Task description. Retrieve every line of the data holding the word "Wakapolri".
==== Material provided ====
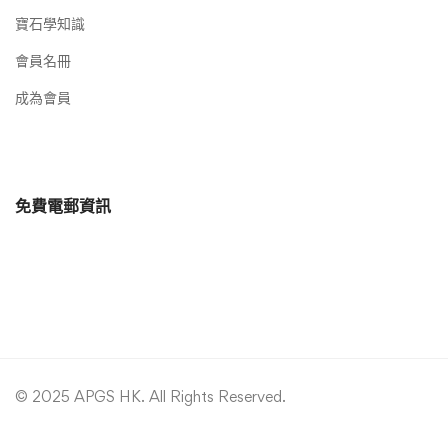
寶石學知識
會員名冊
成為會員
免費電郵資訊
© 2025 APGS HK. All Rights Reserved.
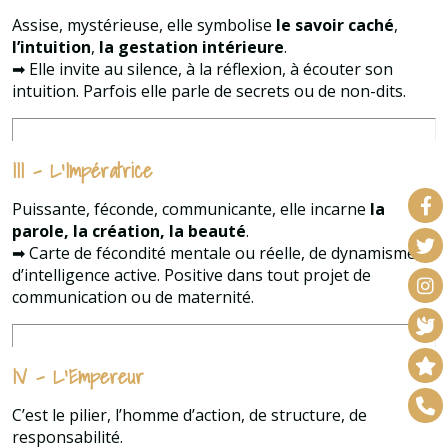
Assise, mystérieuse, elle symbolise
le savoir caché
,
l’intuition
,
la gestation intérieure
.
➡ Elle invite au silence, à la réflexion, à écouter son
intuition. Parfois elle parle de secrets ou de non-dits.
III – L’Impératrice
Puissante, féconde, communicante, elle incarne
la
parole, la création, la beauté
.
➡ Carte de fécondité mentale ou réelle, de dynamisme,
d’intelligence active. Positive dans tout projet de
communication ou de maternité.
IV – L’Empereur
C’est le pilier, l’homme d’action, de structure, de
responsabilité.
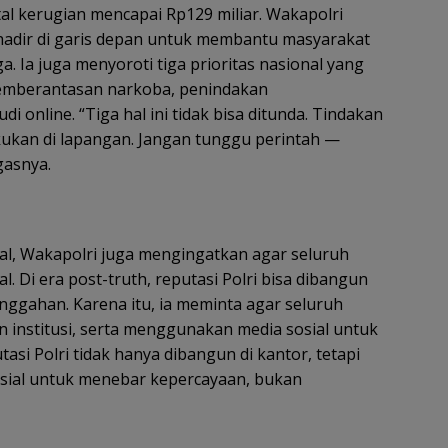
al kerugian mencapai Rp129 miliar. Wakapolri
hadir di garis depan untuk membantu masyarakat
 Ia juga menyoroti tiga prioritas nasional yang
 pemberantasan narkoba, penindakan
 online. “Tiga hal ini tidak bisa ditunda. Tindakan
kukan di lapangan. Jangan tunggu perintah —
gasnya.
al, Wakapolri juga mengingatkan agar seluruh
. Di era post-truth, reputasi Polri bisa dibangun
ggahan. Karena itu, ia meminta agar seluruh
 institusi, serta menggunakan media sosial untuk
si Polri tidak hanya dibangun di kantor, tetapi
sosial untuk menebar kepercayaan, bukan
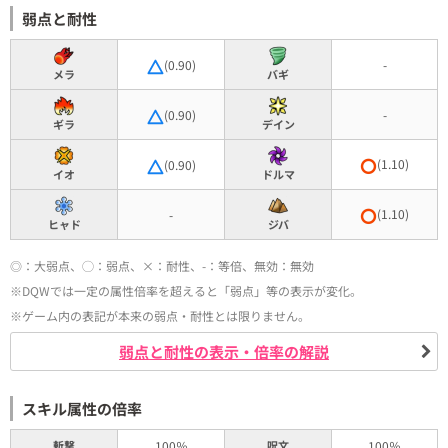
弱点と耐性
(0.90)
-
メラ
バギ
(0.90)
-
ギラ
デイン
(1.10)
(0.90)
イオ
ドルマ
(1.10)
-
ヒャド
ジバ
◎：大弱点、◯：弱点、×：耐性、-：等倍、無効：無効
※DQWでは一定の属性倍率を超えると「弱点」等の表示が変化。
※ゲーム内の表記が本来の弱点・耐性とは限りません。
弱点と耐性の表示・倍率の解説
スキル属性の倍率
斬撃
100％
呪文
100％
====
Final answer.
al kerugian mencapai Rp129 miliar. Wakapolri
al, Wakapolri juga mengingatkan agar seluruh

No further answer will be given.